[Provided entries Boundary: Start]
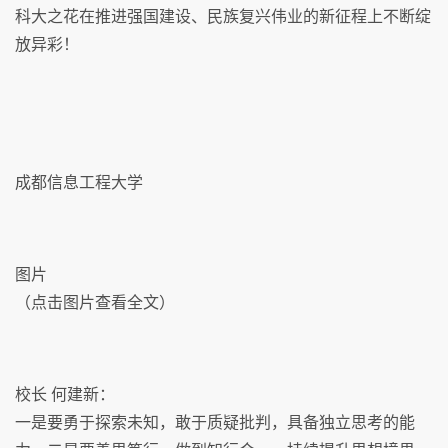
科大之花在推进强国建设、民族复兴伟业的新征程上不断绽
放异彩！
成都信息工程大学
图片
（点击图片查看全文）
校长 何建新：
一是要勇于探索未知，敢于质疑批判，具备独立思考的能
[Provided entries Boundary: End]
Starting with the first entry and ending with the last, reproduce the listing exactly, without its pictures.

- Expected answer:
科大之花在推进强国建设、民族复兴伟业的新征程上不断绽
放异彩！
成都信息工程大学
图片
（点击图片查看全文）
校长 何建新：
一是要勇于探索未知，敢于质疑批判，具备独立思考的能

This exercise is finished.